We saw above how Farfetch benchmarked CAC off of ARPU (Average Revenue Per User) to target a LTV (Lifetime Value) multiple of at least 3X (or 300%) Revenue earned through the lifetime of a customer versus CAC.
In the case of Farfetch’s CAC eventually increasing significantly, this doesn’t necessarily kill a business model, but we saw that it could. In the last several quarters, they have been under pressure and going forward investors will be waiting to see if they can turn it around.
Modelling CAC up over time can be a good stress test of any business model. If increased CAC growth in the future blows up a business model, then it needs to be tweaked.
What % of New Customers are projected to become Repeat Customers?
This is probably the most important question. If the % of New Customers who become Repeat Customers is high, then an aggressive CAC spend can be justified even with somewhat uncertain Unit Economics. If a large % of New Customers end up in Churn, then the business model will fall apart in the vast majority of cases.
We saw how in eCommerce, Average Repeat Purchases have actually gone up ~40% in dollar terms (ie. more revenue) over the same time period where CAC has gone up ~200% (ie. higher costs).
The firms that would have survived the best during this period would be those with the highest Contribution Margins, a factor that is driven by how much they outlay on CAC.
Therefore, when determining whether to model CAC up or down, look at strategies/costs for Customer Retention in tandem.

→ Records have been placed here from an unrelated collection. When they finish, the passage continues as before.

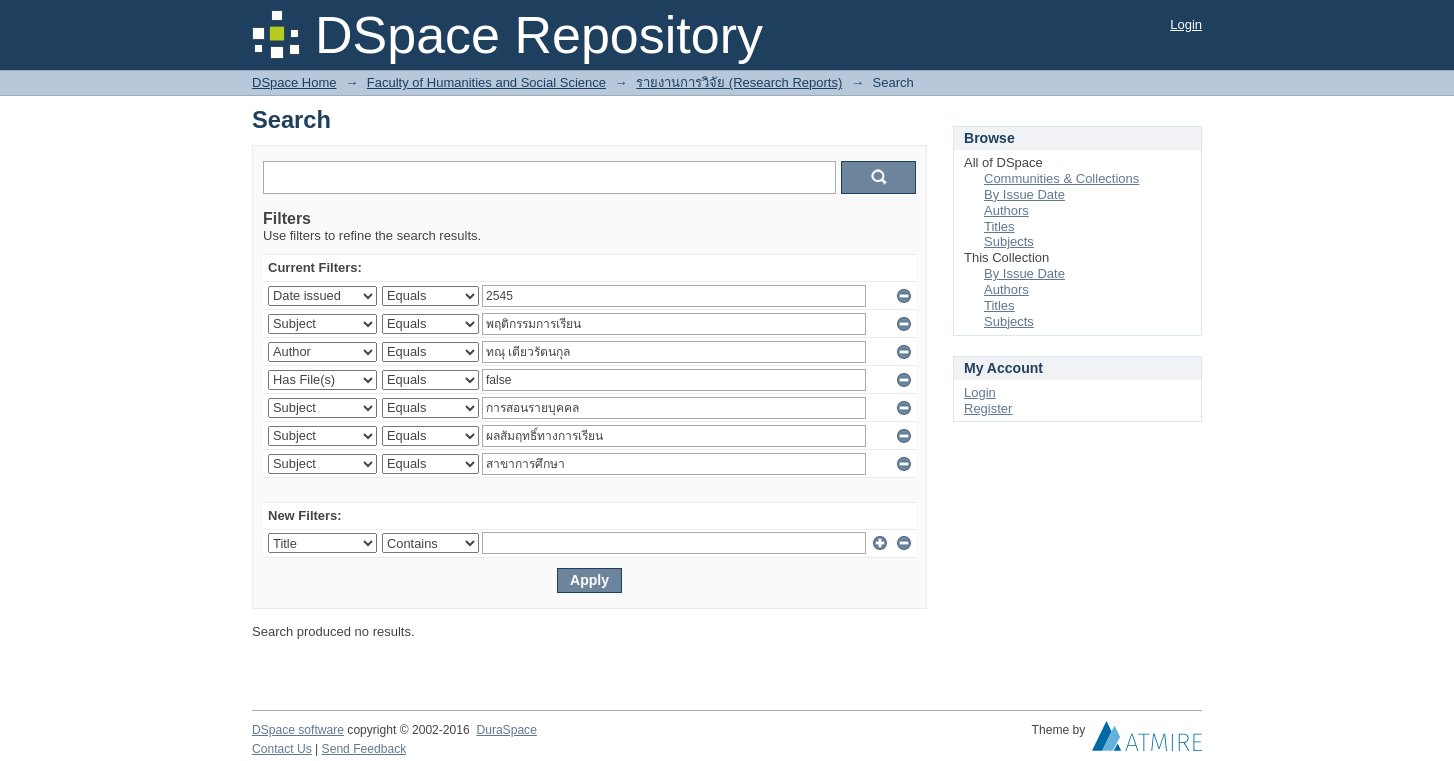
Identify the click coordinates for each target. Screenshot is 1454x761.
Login (1186, 24)
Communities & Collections (1061, 178)
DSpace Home (294, 82)
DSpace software (298, 730)
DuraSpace (506, 730)
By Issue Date (1024, 194)
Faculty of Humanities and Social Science (486, 82)
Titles (999, 226)
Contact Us (282, 749)
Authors (1006, 210)
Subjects (1009, 241)
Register (988, 408)
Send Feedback (364, 749)
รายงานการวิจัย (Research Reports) (739, 82)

Yes, Customer Retention costs could eat into margin, but needing to constantly acquire New Customers will eat into margins a lot more!
Scenario Analysis – Finding the Balance
Different business models will have very different CAC costs, as we have seen in this post. The idea is to look at different CAC scenarios to understand how it effects the business model over time. Business Modelling can help identify different structural advantages/disadvantages in the model, from which various strategies can be deployed to adapt.
Overall, we can see how fickle and difficult it is to predict CAC over time. We have also seen how it can make or break business models in the short, medium, and long-term. That’s why working with some form of relatively accurate CAC assumptions is so important when modelling a business, new or existing.